A magia luminosa da noite de domingo da Festa Grande de Lousada é conseguida através de uma manifestação cultural secular do povo lousadense, que com grande empenhamento participa na colocação e posterior ignição de milhares de tigelinhas pelo jardim do monte do Senhor dos Aflitos.
A tradição dita que na tarde de domingo das festas, logo após a missa solene e procissão religiosa, várias famílias se instalem no jardim do monte do Senhor dos Aflitos, para um repasto tipo piquenique, mais ou menos improvisado, e convívio comunitário, donde se envolvem na colocação de milhares de tigelinhas e faróis, para no momento crepuscular tomarem a dianteira de ver quem mais tigelinhas acende, dando início ao maravilhoso espetáculo noturno de inúmeras tigelinhas iluminando o monte do Senhor dos Aflitos, com maior encantamento à meia-noite, quando a iluminação elétrica se apaga e resplandecem todas aquelas luzinhas cintilantes, como se fossem a alma e pela alma de todos os lousadenses, que uma vez mais se enchem de orgulho pelo sentimento coletivo de ser lousadense e de amor ao seu “torrão”. Um espetáculo original, autêntico e sem igual!
Cada cidadão, no pluralismo dos seus valores, é um protagonista ativo deste costume, porque participa autonomamente com a comissão organizadora das festas e demais forasteiros, em espírito de harmonia, compreensão e interajuda, mas também de convívio, diversão e altruísmo, porque quer “fazer bem para bem receber” quem Lousada visita. A tradição das tigelinhas é um ato cultural de base comunitária, porque todos envolve e todos beneficia. Este envolvimento comunitário faz deste acontecimento um momento único e inspirador de harmonia, paz, confraternização e inclusão multicultural. Aqui reside o verdadeiro património cultural das tigelinhas e a sua marca distintiva face a qualquer outro evento, de afirmação da identidade de um povo, uma comunidade, um território.

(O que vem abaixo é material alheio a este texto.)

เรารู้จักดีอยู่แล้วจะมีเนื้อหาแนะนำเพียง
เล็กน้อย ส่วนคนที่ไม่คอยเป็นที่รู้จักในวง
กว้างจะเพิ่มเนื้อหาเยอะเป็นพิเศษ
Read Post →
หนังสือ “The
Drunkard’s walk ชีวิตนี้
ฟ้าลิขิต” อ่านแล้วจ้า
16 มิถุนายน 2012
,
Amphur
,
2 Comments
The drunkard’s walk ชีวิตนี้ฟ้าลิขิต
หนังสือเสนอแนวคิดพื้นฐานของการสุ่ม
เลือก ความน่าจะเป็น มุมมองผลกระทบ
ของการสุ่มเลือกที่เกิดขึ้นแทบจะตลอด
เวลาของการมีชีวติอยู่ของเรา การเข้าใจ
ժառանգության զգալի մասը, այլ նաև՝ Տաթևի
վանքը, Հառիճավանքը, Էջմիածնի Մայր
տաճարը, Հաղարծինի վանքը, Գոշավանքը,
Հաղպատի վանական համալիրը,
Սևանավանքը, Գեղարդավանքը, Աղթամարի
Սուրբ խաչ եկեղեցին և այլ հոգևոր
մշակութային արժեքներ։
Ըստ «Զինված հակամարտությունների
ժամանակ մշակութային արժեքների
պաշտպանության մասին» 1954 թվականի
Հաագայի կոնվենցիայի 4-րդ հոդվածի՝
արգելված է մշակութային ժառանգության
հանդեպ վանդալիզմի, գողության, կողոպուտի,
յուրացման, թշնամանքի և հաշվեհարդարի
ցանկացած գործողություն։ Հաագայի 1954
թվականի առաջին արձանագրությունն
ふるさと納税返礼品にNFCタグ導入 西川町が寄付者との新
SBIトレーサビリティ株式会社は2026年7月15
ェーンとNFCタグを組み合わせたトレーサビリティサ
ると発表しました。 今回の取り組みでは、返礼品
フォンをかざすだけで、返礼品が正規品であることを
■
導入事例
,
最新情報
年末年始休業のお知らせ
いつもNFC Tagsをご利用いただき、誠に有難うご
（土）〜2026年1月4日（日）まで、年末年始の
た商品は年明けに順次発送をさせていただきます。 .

O costume de colocar tigelinhas de barro com cera e com pavio, para adornar o jardim do monte do Senhor dos Aflitos remonta aos primórdios das festas grandes do concelho. Alguns artesãos locais, com a sua arte, engenho e ajuda de familiares, amigos e vizinhos, promoviam a feitura de balões ou faróis para iluminar as festas e, para além disso, confecionavam cebo e pavio para os milhares de tigelinhas de barro, que a cada ano festivo encadeavam o jardim do Senhor dos Aflitos em noite de festa. Houve anos que tal dedicação resultou em milhares lumes, colocados pelos populares no jardim e árvores do monte, fazendo deste um acontecimento comunitário de inolvidável beleza.

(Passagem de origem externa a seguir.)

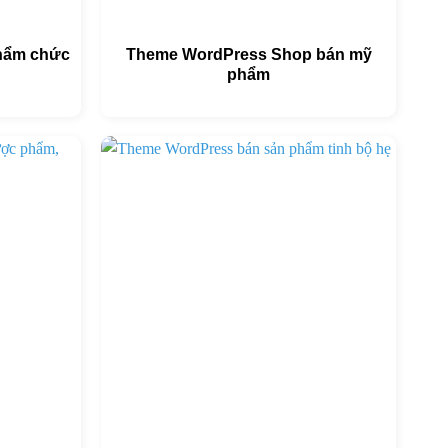
hẩm chức
Theme WordPress Shop bán mỹ
phẩm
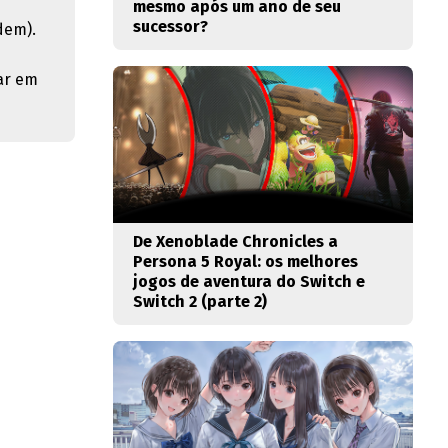
mesmo após um ano de seu
sucessor?
dem).
ar em
De Xenoblade Chronicles a
Persona 5 Royal: os melhores
jogos de aventura do Switch e
Switch 2 (parte 2)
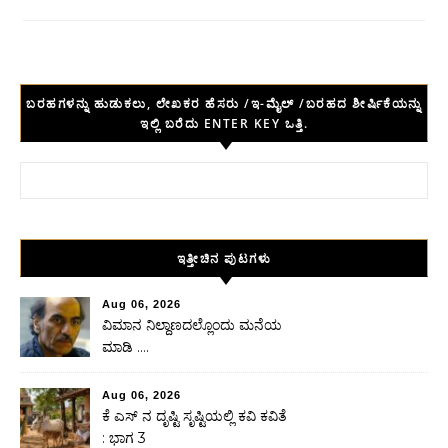
ಬರಹಗಳನ್ನು ಹುಡುಕಲು, ಲೇಖಕರ ಹೆಸರು /ಇ-ಮೈಲ್ /ಬರಹದ ಶೀರ್ಷಿಕೆಯನ್ನು
ಇಲ್ಲಿ ಬರೆದು ENTER KEY ಒತ್ತಿ.
Search for:
ಇತ್ತೀಚಿನ ಪುಟಗಳು
Aug 06, 2026
ವಿಮಾನ ನಿಲ್ದಾಣದಲ್ಲೊಂದು ಮನೆಯ
ಮಾಡಿ ….
Aug 06, 2026
ಕೆ ಎಸ್ ನ ದೃಷ್ಟಿ ಸೃಷ್ಟಿಯಲ್ಲಿ ಕವಿ ಕವಿತೆ
: ಭಾಗ 3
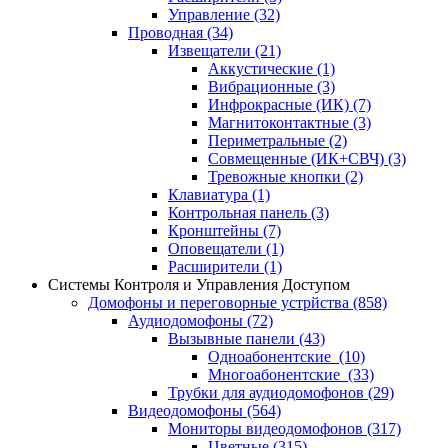
Управление
(32)
Проводная
(34)
Извещатели
(21)
Аккустические
(1)
Вибрационные
(3)
Инфрокрасные (ИК)
(7)
Магнитоконтактные
(3)
Периметральные
(2)
Совмещенные (ИК+СВЧ)
(3)
Тревожные кнопки
(2)
Клавиатура
(1)
Контрольная панель
(3)
Кронштейны
(7)
Оповещатели
(1)
Расширители
(1)
Системы Контроля и Управления Доступом
Домофоны и переговорные устрйства
(858)
Аудиодомофоны
(72)
Вызывные панели
(43)
Одноабонентские
(10)
Многоабонентские
(33)
Трубки для аудиодомофонов
(29)
Видеодомофоны
(564)
Мониторы видеодомофонов
(317)
Цветные
(315)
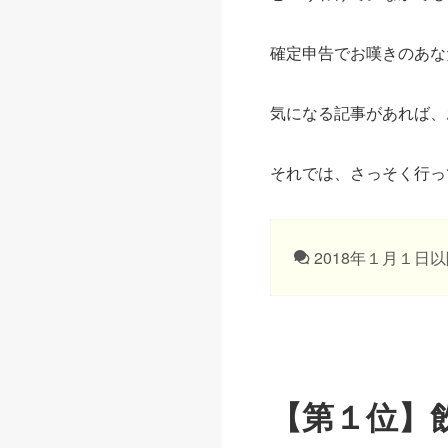
確定申告でお嘆きのあな
気になる記事があれば、
それでは、さっそく行っ
2018年１月１
【第１位】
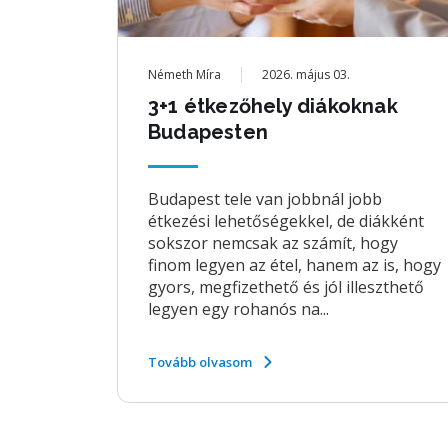
Németh Míra
2026. május 03.
3+1 étkezőhely diákoknak
Budapesten
Budapest tele van jobbnál jobb
étkezési lehetőségekkel, de diákként
sokszor nemcsak az számít, hogy
finom legyen az étel, hanem az is, hogy
gyors, megfizethető és jól illeszthető
legyen egy rohanós na...
Tovább olvasom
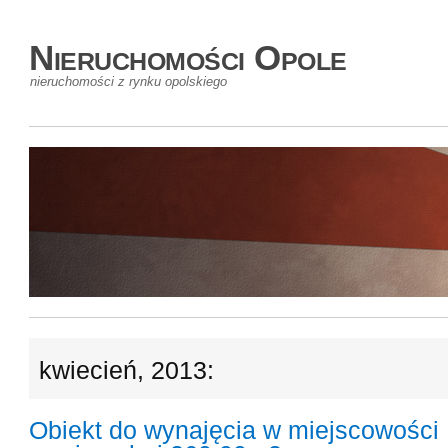
Nieruchomości Opole
nieruchomości z rynku opolskiego
kwiecień, 2013:
Obiekt do wynajęcia w miejscowości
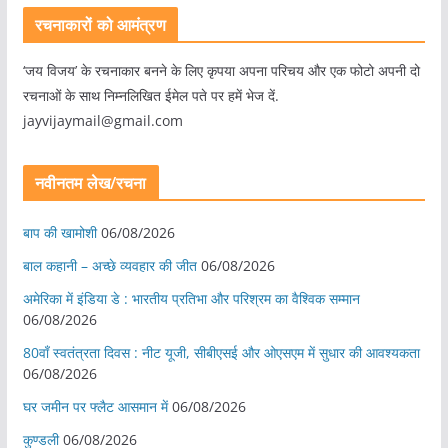
रचनाकारों को आमंत्रण
‘जय विजय’ के रचनाकार बनने के लिए कृपया अपना परिचय और एक फोटो अपनी दो
रचनाओं के साथ निम्नलिखित ईमेल पते पर हमें भेज दें.
jayvijaymail@gmail.com
नवीनतम लेख/रचना
बाप की खामोशी
06/08/2026
बाल कहानी – अच्छे व्यवहार की जीत
06/08/2026
अमेरिका में इंडिया डे : भारतीय प्रतिभा और परिश्रम का वैश्विक सम्मान
06/08/2026
80वाँ स्वतंत्रता दिवस : नीट यूजी, सीबीएसई और ओएसएम में सुधार की आवश्यकता
06/08/2026
घर जमीन पर फ्लैट आसमान में
06/08/2026
कुण्डली
06/08/2026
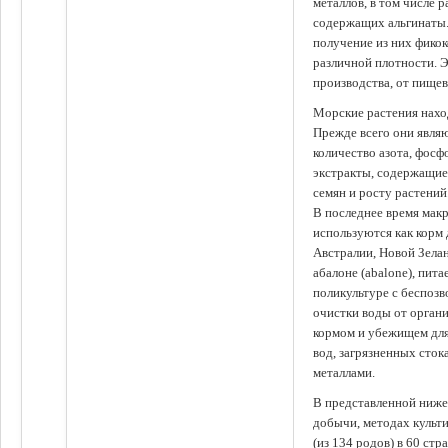
металлов, в том числе 
содержащих альгинаты.
получение из них фико
различной плотности. 
производства, от пище
Морские растения наход
Прежде всего они явля
количество азота, фосф
экстракты, содержащи
семян и росту растений
В последнее время мак
используются как корм
Австралии, Новой Зелан
абалоне (abalone), пит
поликультуре с беспоз
очистки воды от органи
кормом и убежищем для
вод, загрязненных сто
металлами.
В представленной ниже
добычи, методах культ
(из 134 родов) в 60 стр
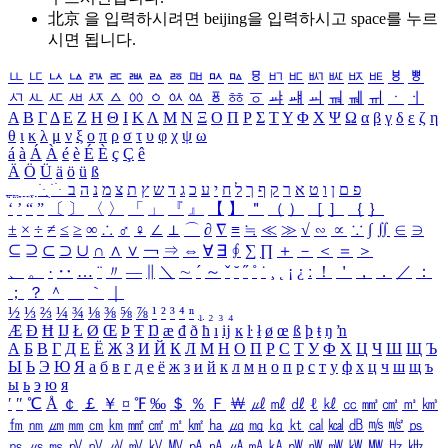
北京 을 입력하시려면
beijing
을 입력하시고 space를 누르
시면 됩니다.
ㅥ
ㅦ
ㅧ
ㅨ
ㅩ
ㅪ
ㅫ
ㅬ
ㅭ
ㅮ
ㅯ
ㅰ
ㅱ
ㅲ
ㅳ
ㅴ
ㅵ
ㅶ
ㅷ
ㅸ
ㅹ
ㅺ
ㅻ
ㅼ
ㅽ
ㅾ
ㅿ
ㆀ
ㆁ
ㆂ
ㆃ
ㆄ
ㆅ
ㆆ
ㆇ
ㆈ
ㆉ
ㆊ
ㆋ
ㆌ
ㆍ
ㆎ
Α
Β
Γ
Δ
Ε
Ζ
Η
Θ
Ι
Κ
Λ
Μ
Ν
Ξ
Ο
Π
Ρ
Σ
Τ
Υ
Φ
Χ
Ψ
Ω
α
β
γ
δ
ε
ζ
η
θ
ι
κ
λ
μ
ν
ξ
ο
π
ρ
σ
τ
υ
φ
χ
ψ
ω
á
à
Á
À
é
è
É
È
ç
Ç
ê
Ä
Ö
Ü
ä
ö
ü
ß
ְ
ֳ
ֲ
ֱ
ָ
ַ
ֵ
ֶ
ִ
ֹ
ּ
ֻ
ׂ
ׁ
ּ
ב
ה
נ
מ
צ
ת
ץ
ש
ד
ג
כ
ע
י
ח
ל
ך
ף
ק
ר
א
ט
ו
ן
ם
פ
‘
’
“
”
〔
〕
〈
〉
「
」
『
』
【
】
＂
（
）
［
］
｛
｝
±
×
÷
≠
≤
≥
∞
∴
♂
♀
∠
⊥
⌒
∂
∇
≡
≒
≪
≫
√
∽
∝
∵
∫
∬
∈
∋
⊆
⊇
⊂
⊃
∪
∩
∧
∨
￢
⇒
⇔
∀
∃
∮
∑
∏
＋
－
＜
＝
＞
、
。
·
‥
…
¨
〃
―
∥
＼
∼
´
～
ˇ
˘
˝
˚
˙
¸
˛
¡
¿
ː
！
＇
，
．
／
：
；
？
＾
＿
｀
｜
½
⅓
⅔
¼
¾
⅛
⅜
⅝
⅞
¹
²
³
⁴
ⁿ
₁
₂
₃
₄
Æ
Ð
Ħ
Ĳ
Ł
Ø
Œ
Þ
Ŧ
Ŋ
æ
đ
ð
ħ
ı
ĳ
ĸ
ŀ
ł
ø
œ
ß
þ
ŧ
ŋ
ŉ
А
Б
В
Г
Д
Е
Ё
Ж
З
И
Й
К
Л
М
Н
О
П
Р
С
Т
У
Ф
Х
Ц
Ч
Ш
Щ
Ъ
Ы
Ь
Э
Ю
Я
а
б
в
г
д
е
ё
ж
з
и
й
к
л
м
н
о
п
р
с
т
у
ф
х
ц
ч
ш
щ
ъ
ы
ь
э
ю
я
′
″
℃
Å
￠
￡
￥
¤
℉
‰
＄
％
Ｆ
￦
㎕
㎖
㎗
ℓ
㎘
㏄
㎣
㎤
㎥
㎦
㎙
㎚
㎛
㎜
㎝
㎞
㎟
㎠
㎡
㎢
㏊
㎍
㎎
㎏
㏏
㎈
㎉
㏈
㎧
㎨
㎰
㎱
㎲
㎳
㎴
㎵
㎶
㎷
㎸
㎹
㎀
㎁
㎂
㎃
㎄
㎺
㎻
㎽
㎾
㎿
㎐
㎑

Esta tradição mantém-se enraizada a tal ponto de continuar a atrair o envolvimento e a participação de milhares de lousadenses e a visita de muitos mais forasteiros. Qualquer cartaz das festas destaca a realização do evento, espevitando memórias vivas coletivas de realizações passadas, com atratividade para mais uma edição, sempre especial, da noite das tigelinhas. Para além de ser um dos maiores enfeites de toda a festa é também um dos melhores meios de atração à população, convidando-as a irem à romaria e nela participarem, que perdura até ao limite do pavio, de encanto, contemplação, surpresa e extasia a milhares de forasteiros.
Assim se faz de magia a Festa Grande: única, autêntica, transmitida de geração em geração, anualmente recriada e repetida pela população local, incutindo-lhes um sentimento de continuidade, respeito pelo passado, mas também de abertura, inovação e inclusão social, que muito entusiasma e dignifica a comunidade lousadense.

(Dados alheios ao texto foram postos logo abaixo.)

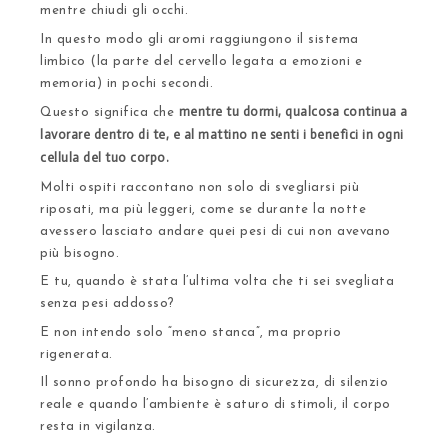
mentre chiudi gli occhi.
In questo modo gli aromi raggiungono il sistema
limbico (la parte del cervello legata a emozioni e
memoria) in pochi secondi.
mentre tu dormi, qualcosa continua a
Questo significa che
lavorare dentro di te, e al mattino ne senti i benefici in ogni
cellula del tuo corpo.
Molti ospiti raccontano non solo di svegliarsi più
riposati, ma più leggeri, come se durante la notte
avessero lasciato andare quei pesi di cui non avevano
più bisogno.
E tu, quando è stata l’ultima volta che ti sei svegliata
senza pesi addosso?
E non intendo solo “meno stanca”, ma proprio
rigenerata.
Il sonno profondo ha bisogno di sicurezza, di silenzio
reale e quando l’ambiente è saturo di stimoli, il corpo
resta in vigilanza.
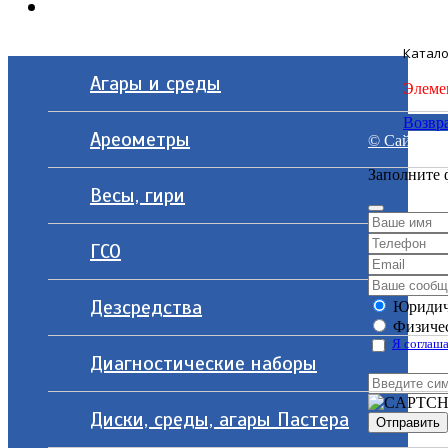
Контакты
Катало
Агары и среды
Элеме
Возвра
Ареометры
© Сайт разр
Заполните 
Весы, гири
ГСО
Дезсредства
Юридич
Физичес
Я соглаша
Диагностические наборы
Диски, среды, агары Пастера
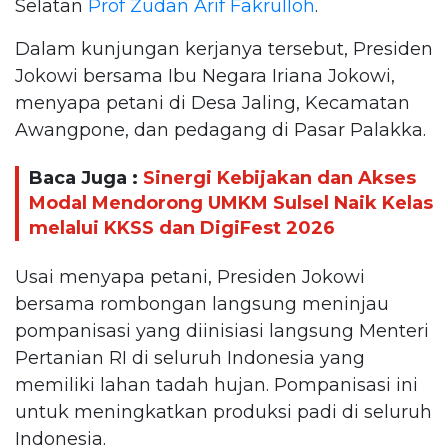
Selatan
Prof Zudan Arif Fakrulloh
.
Dalam kunjungan kerjanya tersebut, Presiden
Jokowi bersama Ibu Negara Iriana Jokowi,
menyapa petani di Desa Jaling, Kecamatan
Awangpone, dan pedagang di Pasar Palakka.
Baca Juga :
Sinergi Kebijakan dan Akses
Modal Mendorong UMKM Sulsel Naik Kelas
melalui KKSS dan DigiFest 2026
Usai menyapa petani, Presiden Jokowi
bersama rombongan langsung meninjau
pompanisasi yang diinisiasi langsung Menteri
Pertanian RI di seluruh Indonesia yang
memiliki lahan tadah hujan. Pompanisasi ini
untuk meningkatkan produksi padi di seluruh
Indonesia.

Este ano não há Festa Grande, nem Noite das Tigelinhas. Mas para o ano cá estaremos, motivados em dobro, para dar continuidade à magia luminosa das Festas Grandes de Lousada.
Por Carlos Manuel Nunes
Bibliografia consultada:
SILVA, Agostinho Vieira; TEIXEIRA, Filomena; CARVALHEIRAS, José Carlos; SILVA, José Carlos; FERNANDES, Luís Ângelo; FONSECA, Mário; PACHECO, A. Marques; PACHECO, Miguel. Centenário da Festa Grande do Concelho de Lousada [1905-2005]. Lousada, Litolousada, 2005.